What is required:
Could you retype, exactly and with no pictures, only the lines from the first line of the records below through the line that contains "P. Veldhoen & K. U. Kramer"?

Extracted records:
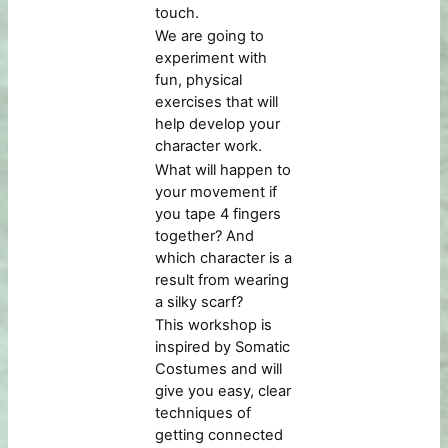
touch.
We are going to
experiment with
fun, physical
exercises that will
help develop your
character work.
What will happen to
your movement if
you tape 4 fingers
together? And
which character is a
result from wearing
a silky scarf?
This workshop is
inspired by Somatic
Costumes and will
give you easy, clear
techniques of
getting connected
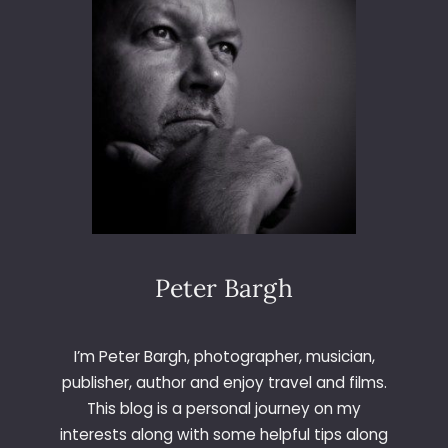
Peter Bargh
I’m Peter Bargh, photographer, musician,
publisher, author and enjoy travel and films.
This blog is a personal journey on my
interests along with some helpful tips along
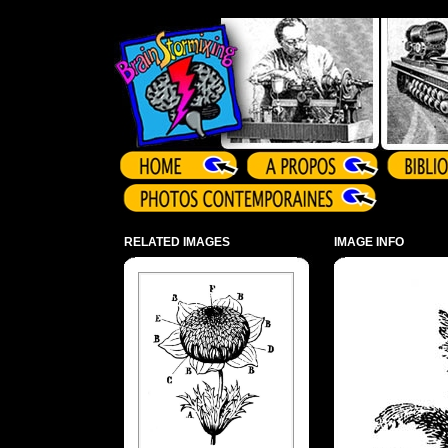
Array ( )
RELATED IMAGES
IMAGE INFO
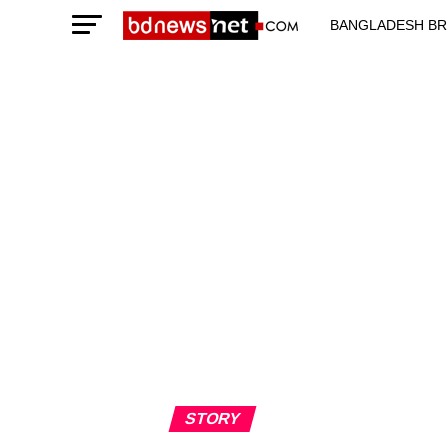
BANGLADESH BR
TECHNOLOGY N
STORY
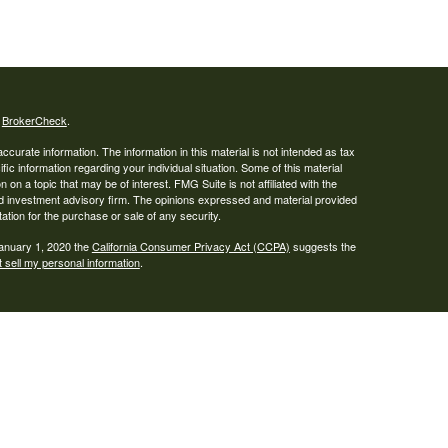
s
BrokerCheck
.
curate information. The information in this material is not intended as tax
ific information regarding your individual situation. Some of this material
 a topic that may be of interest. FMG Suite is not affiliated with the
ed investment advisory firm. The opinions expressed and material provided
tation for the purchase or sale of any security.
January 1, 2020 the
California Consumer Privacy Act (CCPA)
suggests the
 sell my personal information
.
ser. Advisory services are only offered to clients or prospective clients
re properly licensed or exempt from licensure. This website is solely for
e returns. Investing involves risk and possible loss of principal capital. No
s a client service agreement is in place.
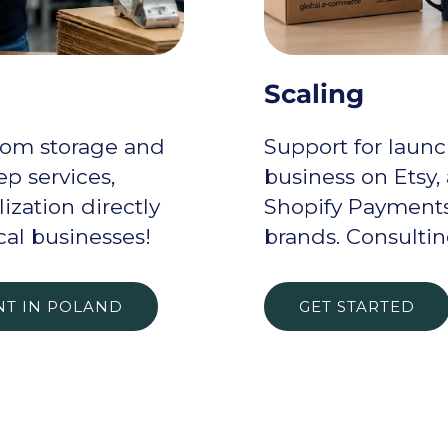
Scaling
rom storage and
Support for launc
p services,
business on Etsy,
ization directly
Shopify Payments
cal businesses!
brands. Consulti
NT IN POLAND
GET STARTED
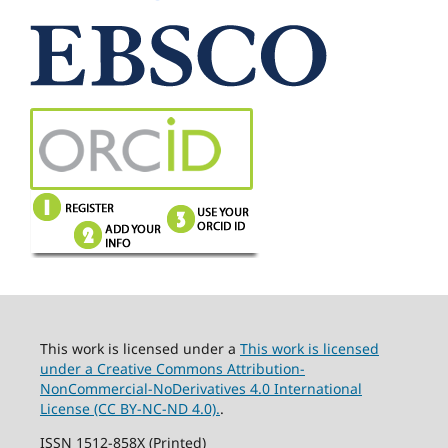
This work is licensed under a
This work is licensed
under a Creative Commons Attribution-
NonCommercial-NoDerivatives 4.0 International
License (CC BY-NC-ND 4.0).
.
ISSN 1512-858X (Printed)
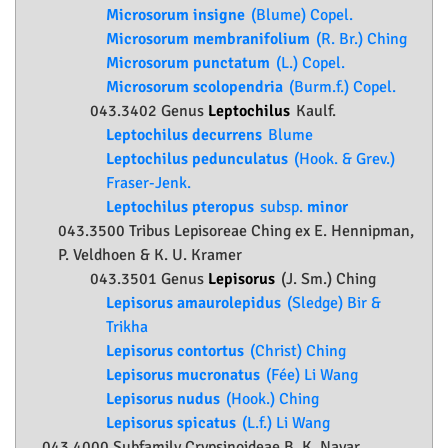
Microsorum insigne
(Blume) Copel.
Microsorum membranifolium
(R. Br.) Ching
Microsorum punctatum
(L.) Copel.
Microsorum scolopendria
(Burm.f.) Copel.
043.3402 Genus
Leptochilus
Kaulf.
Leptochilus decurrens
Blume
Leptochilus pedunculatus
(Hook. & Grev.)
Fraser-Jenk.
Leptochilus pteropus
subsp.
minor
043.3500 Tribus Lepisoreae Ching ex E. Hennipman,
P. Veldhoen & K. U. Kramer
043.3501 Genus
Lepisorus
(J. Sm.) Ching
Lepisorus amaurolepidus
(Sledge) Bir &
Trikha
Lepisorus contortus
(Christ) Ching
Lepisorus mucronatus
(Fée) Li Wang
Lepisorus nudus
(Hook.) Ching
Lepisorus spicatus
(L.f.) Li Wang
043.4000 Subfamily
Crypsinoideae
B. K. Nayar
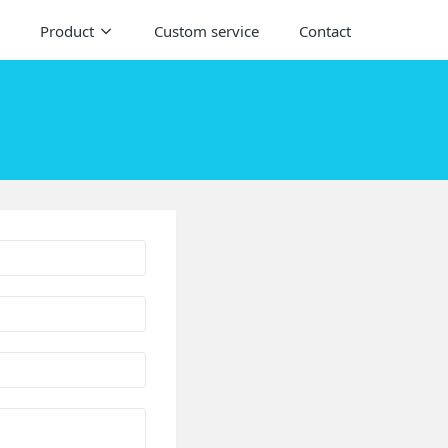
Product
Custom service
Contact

Task response:
touch.
We are going to
experiment with
fun, physical
exercises that will
help develop your
character work.
What will happen to
your movement if
you tape 4 fingers
together? And
which character is a
result from wearing
a silky scarf?
This workshop is
inspired by Somatic
Costumes and will
give you easy, clear
techniques of
getting connected
Peter Bargh
I’m Peter Bargh, photographer, musician,
publisher, author and enjoy travel and films.
This blog is a personal journey on my
interests along with some helpful tips along
Array ( )
RELATED IMAGES
IMAGE INFO
BANGLADESH BR
TECHNOLOGY N
STORY
s
BrokerCheck
.
curate information. The information in this material is not intended as tax
ific information regarding your individual situation. Some of this material
 a topic that may be of interest. FMG Suite is not affiliated with the
ed investment advisory firm. The opinions expressed and material provided
tation for the purchase or sale of any security.
January 1, 2020 the
California Consumer Privacy Act (CCPA)
suggests the
 sell my personal information
.
ser. Advisory services are only offered to clients or prospective clients
re properly licensed or exempt from licensure. This website is solely for
e returns. Investing involves risk and possible loss of principal capital. No
s a client service agreement is in place.
Scaling
rom storage and
Support for launc
p services,
business on Etsy,
ization directly
Shopify Payments
cal businesses!
brands. Consulti
NT IN POLAND
GET STARTED
This work is licensed under a
This work is licensed
under a Creative Commons Attribution-
NonCommercial-NoDerivatives 4.0 International
License (CC BY-NC-ND 4.0).
.
ISSN 1512-858X (Printed)
Microsorum insigne
(Blume) Copel.
Microsorum membranifolium
(R. Br.) Ching
Microsorum punctatum
(L.) Copel.
Microsorum scolopendria
(Burm.f.) Copel.
043.3402 Genus
Leptochilus
Kaulf.
Leptochilus decurrens
Blume
Leptochilus pedunculatus
(Hook. & Grev.)
Fraser-Jenk.
Leptochilus pteropus
subsp.
minor
043.3500 Tribus Lepisoreae Ching ex E. Hennipman,
P. Veldhoen & K. U. Kramer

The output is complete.